Church of Christ the King, Bloomsbury, which belongs to the trustees of the Catholic Apostolic Church

The Catholic Apostolic Church (CAC), also known as the Irvingian Church or Irvingite Church, is a denomination in the Restorationist branch of Christianity.[1][2] It originated in Scotland around 1831 and later spread to Germany and the United States.[3] The tradition to which the Catholic Apostolic Church belongs is sometimes referred to as Irvingism or the Irvingian movement after Edward Irving (1792–1834), a clergyman of the Church of Scotland credited with organising the movement.[1]

The church was organised in 1835 with the fourfold ministry of "apostles, prophets, evangelists, and pastors".[4] The denominations in the tradition of the Catholic Apostolic Church teach "the restoration to the universal church of prophetic gifts by the direct inspiration of the Holy Ghost."[5]

As a result of schism within the Catholic Apostolic Church, other Irvingian Christian denominations emerged, including the Old Apostolic Church, New Apostolic Church, Reformed Old Apostolic Church and United Apostolic Church; of these, the New Apostolic Church is the largest Irvingian Christian denomination today, with 16 million members.[6][7]

Irvingism has elaborate liturgies; it teaches three sacraments: Baptism, Holy Communion and Holy Sealing.[1][8][9]


Edward Irving

Edward Irving, also a minister in the Church of Scotland, preached in his church at Regent Square in London on the speedy return of Jesus Christ and the real substance of his human nature.[citation needed]

Irving's relationship to this community was, according to its members, somewhat similar to that of John the Baptist to the early Christian Church.
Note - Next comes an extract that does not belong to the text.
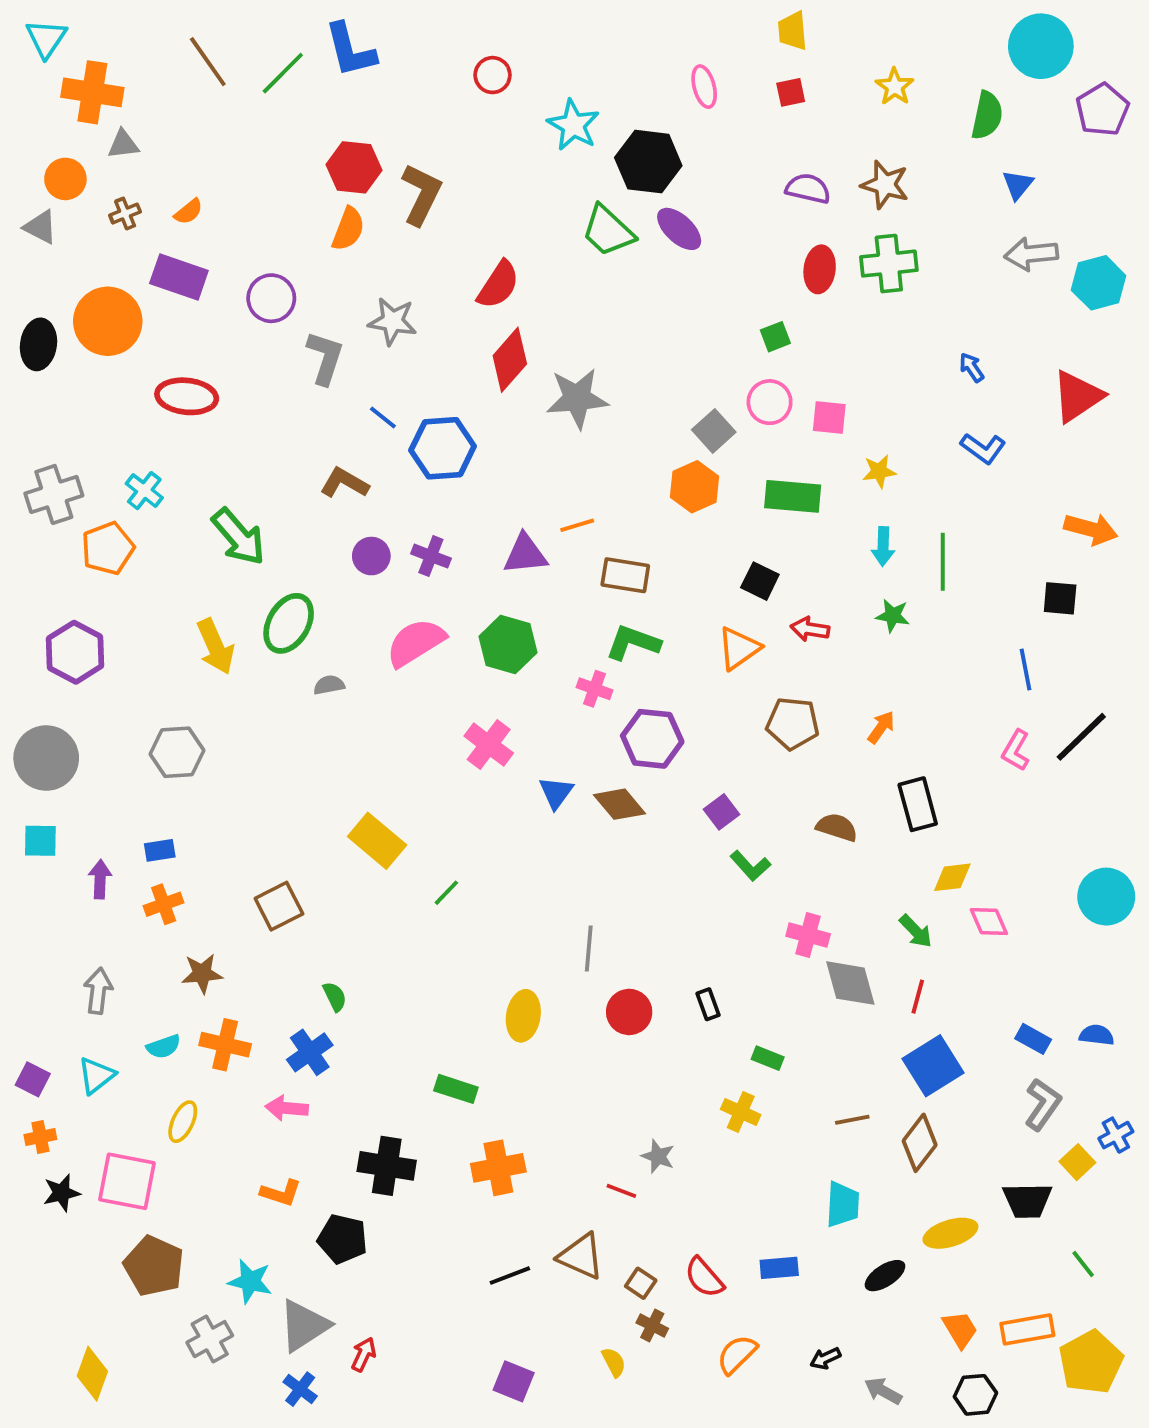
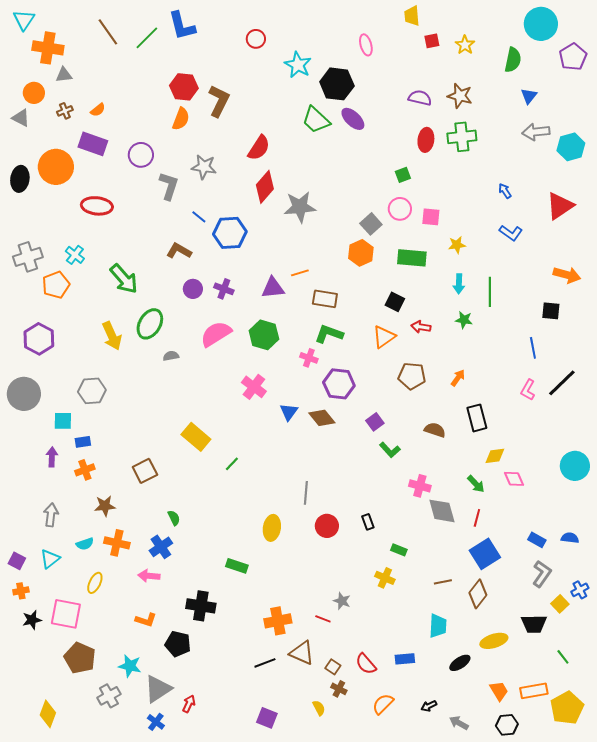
red square: (791, 92) -> (432, 41), moved
cyan square: (40, 841) -> (63, 421), moved
orange cross: (498, 1168) -> (278, 621), moved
He was the forerunner and prophet of the coming dispensation, not the founder of a new sect; and indeed the only connection which Irving seems to have had with the Catholic Apostolic Church was in fostering spiritual persons who had been driven out of other congregations for the exercise of their spiritual gifts.[10]
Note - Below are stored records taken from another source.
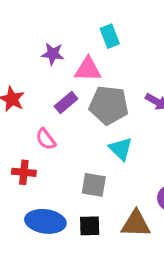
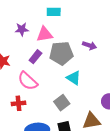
cyan rectangle: (110, 36) -> (54, 12), turned -56
pink semicircle: (46, 139) -> (28, 81), size x1.5
gray square: (94, 185) -> (62, 103), turned -35

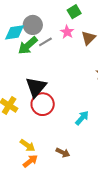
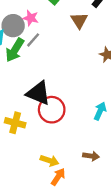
pink star: (67, 32) -> (31, 18), moved
black triangle: (36, 87) -> (38, 93), turned -30

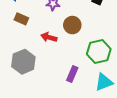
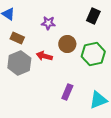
green hexagon: (99, 52) -> (93, 54), moved
gray hexagon: (23, 62) -> (19, 63), moved

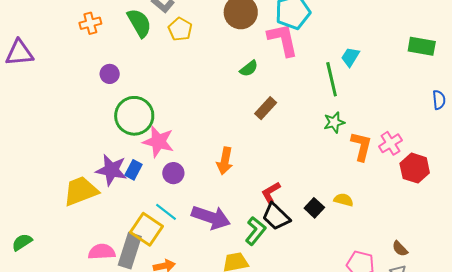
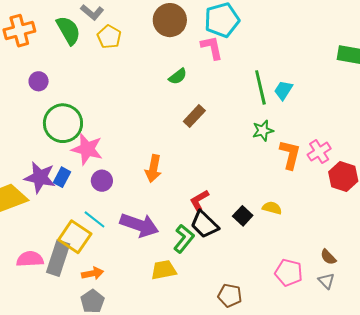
orange cross: (90, 23) -> (19, 31), size x1.4
pink L-shape: (283, 40) -> (212, 48), size x0.7
cyan trapezoid: (350, 57) -> (283, 90), moved

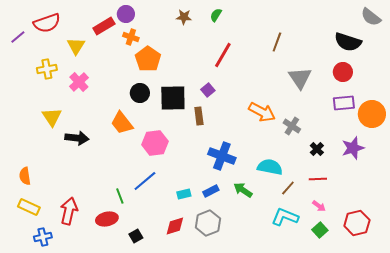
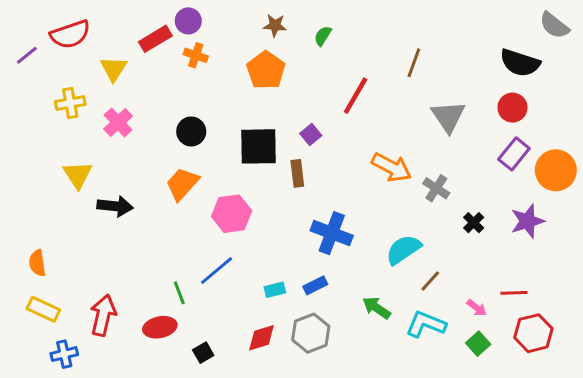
green semicircle: (216, 15) -> (323, 36), moved
red line: (223, 55) -> (356, 96), moved
orange pentagon: (148, 59) -> (266, 70), moved
black circle: (140, 93) -> (191, 131), moved
purple rectangle: (344, 103) -> (514, 154), turned -45
orange trapezoid: (122, 123) -> (182, 184), turned 80
cyan semicircle: (270, 167) -> (403, 250), turned -45
red line: (318, 179) -> (514, 293), moved
green arrow: (243, 190) -> (377, 308), moved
Around him, as well as around other congregations of different origins, coalesced persons who had been driven out of other churches, wanting to "exercise their spiritual gifts". Shortly after Irving's trial and deposition (1831), he restarted meetings in a hired hall in London, and much of his original congregation followed him. Having been expelled from the Church of Scotland, Irving took to preaching in the open air in Islington, until a new church was built for him and his followers in Duncan Street, Islington, funded by Duncan Mackenzie of Barnsbury, a former elder of Irving's London church.[11]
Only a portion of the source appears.